■ PROVIDED DATA ■

┌──

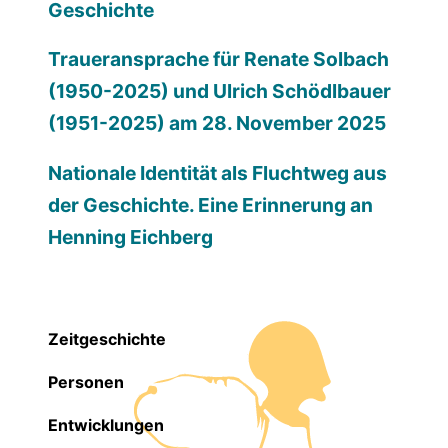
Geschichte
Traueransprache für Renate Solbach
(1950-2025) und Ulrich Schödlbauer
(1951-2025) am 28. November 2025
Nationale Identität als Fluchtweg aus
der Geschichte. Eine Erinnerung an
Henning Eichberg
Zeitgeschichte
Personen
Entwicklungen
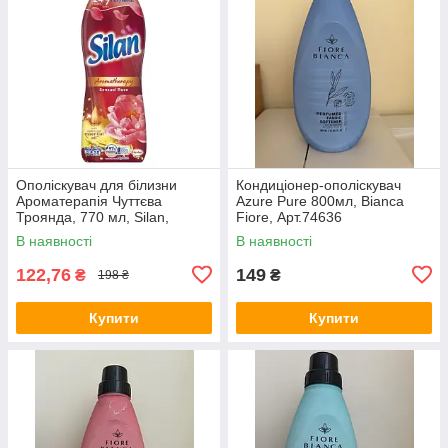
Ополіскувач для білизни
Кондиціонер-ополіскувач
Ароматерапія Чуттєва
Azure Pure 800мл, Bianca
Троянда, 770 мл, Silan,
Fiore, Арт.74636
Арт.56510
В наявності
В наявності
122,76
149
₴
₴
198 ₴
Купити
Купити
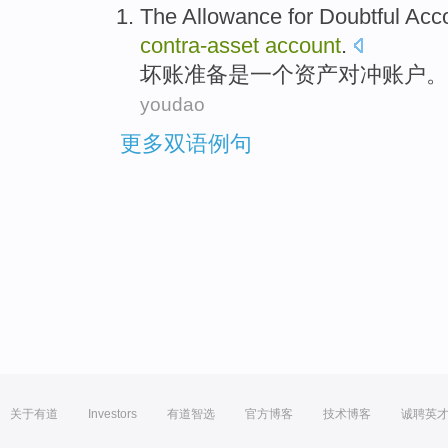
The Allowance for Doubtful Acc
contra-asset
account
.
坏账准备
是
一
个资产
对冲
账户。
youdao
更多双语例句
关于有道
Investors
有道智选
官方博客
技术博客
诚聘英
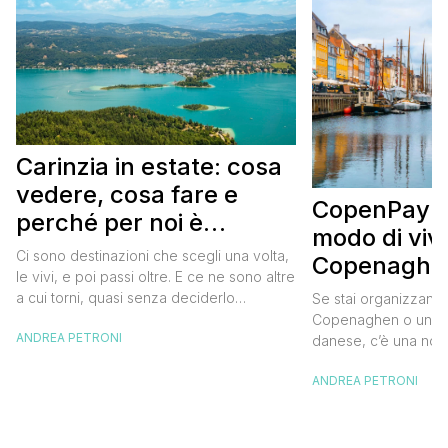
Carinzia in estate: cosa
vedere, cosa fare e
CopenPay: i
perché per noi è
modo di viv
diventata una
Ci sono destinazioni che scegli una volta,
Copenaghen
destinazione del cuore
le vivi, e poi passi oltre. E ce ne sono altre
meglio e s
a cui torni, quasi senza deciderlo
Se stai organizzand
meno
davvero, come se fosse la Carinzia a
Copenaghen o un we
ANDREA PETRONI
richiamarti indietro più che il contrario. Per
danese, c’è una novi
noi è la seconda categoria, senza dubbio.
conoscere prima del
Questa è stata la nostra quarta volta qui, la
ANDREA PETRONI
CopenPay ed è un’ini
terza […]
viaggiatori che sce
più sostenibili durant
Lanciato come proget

└──

■ PROBLEM TO WORK ON ■
Reprint every record exactly and skip the pictures.

■ OUTPUT BELOW ■
Geschichte
Traueransprache für Renate Solbach
(1950-2025) und Ulrich Schödlbauer
(1951-2025) am 28. November 2025
Nationale Identität als Fluchtweg aus
der Geschichte. Eine Erinnerung an
Henning Eichberg
Zeitgeschichte
Personen
Entwicklungen
Ополіскувач для білизни
Кондиціонер-ополіскувач
Ароматерапія Чуттєва
Azure Pure 800мл, Bianca
Троянда, 770 мл, Silan,
Fiore, Арт.74636
Арт.56510
В наявності
В наявності
122,76
149
₴
₴
198 ₴
Купити
Купити
The Allowance for Doubtful Acc
contra-asset
account
.
坏账准备
是
一
个资产
对冲
账户。
youdao
更多双语例句
关于有道
Investors
有道智选
官方博客
技术博客
诚聘英
Carinzia in estate: cosa
vedere, cosa fare e
CopenPay: i
perché per noi è
modo di viv
diventata una
Ci sono destinazioni che scegli una volta,
Copenaghen
destinazione del cuore
le vivi, e poi passi oltre. E ce ne sono altre
meglio e s
a cui torni, quasi senza deciderlo
Se stai organizzand
meno
davvero, come se fosse la Carinzia a
Copenaghen o un we
ANDREA PETRONI
richiamarti indietro più che il contrario. Per
danese, c’è una novi
noi è la seconda categoria, senza dubbio.
conoscere prima del
Questa è stata la nostra quarta volta qui, la
ANDREA PETRONI
CopenPay ed è un’ini
terza […]
viaggiatori che sce
più sostenibili durant
Lanciato come proget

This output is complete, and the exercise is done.